**WHAT IS REQUIRED**
Repeat the entries that follow verbatim, without any of their pictures.

GIVEN INFORMATION START

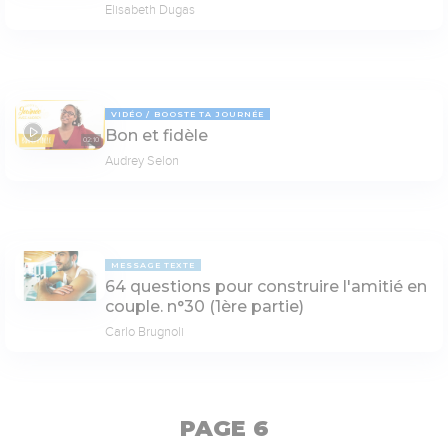
Elisabeth Dugas
VIDÉO
BOOSTE TA JOURNÉE
Bon et fidèle
02:10
Audrey Selon
MESSAGE TEXTE
64 questions pour construire l'amitié en
couple. n°30 (1ère partie)
Carlo Brugnoli
PAGE 6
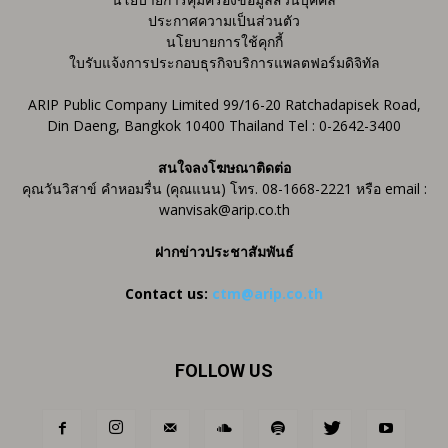
ประกาศความเป็นส่วนตัว
นโยบายการใช้คุกกี้
ใบรับแจ้งการประกอบธุรกิจบริการแพลตฟอร์มดิจิทัล
ARIP Public Company Limited 99/16-20 Ratchadapisek Road,
Din Daeng, Bangkok 10400 Thailand Tel : 0-2642-3400
สนใจลงโฆษณาติดต่อ
คุณวันวิสาข์ คำหอมรื่น (คุณแนน) โทร. 08-1668-2221 หรือ email :
wanvisak@arip.co.th
ฝากข่าวประชาสัมพันธ์
Contact us:
ctm@arip.co.th
FOLLOW US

GIVEN INFORMATION END

**OUTPUT FOR THIS EXERCISE**
Elisabeth Dugas
VIDÉO
BOOSTE TA JOURNÉE
Bon et fidèle
02:10
Audrey Selon
MESSAGE TEXTE
64 questions pour construire l'amitié en
couple. n°30 (1ère partie)
Carlo Brugnoli
PAGE 6
ประกาศความเป็นส่วนตัว
นโยบายการใช้คุกกี้
ใบรับแจ้งการประกอบธุรกิจบริการแพลตฟอร์มดิจิทัล
ARIP Public Company Limited 99/16-20 Ratchadapisek Road,
Din Daeng, Bangkok 10400 Thailand Tel : 0-2642-3400
สนใจลงโฆษณาติดต่อ
คุณวันวิสาข์ คำหอมรื่น (คุณแนน) โทร. 08-1668-2221 หรือ email :
wanvisak@arip.co.th
ฝากข่าวประชาสัมพันธ์
Contact us:
ctm@arip.co.th
FOLLOW US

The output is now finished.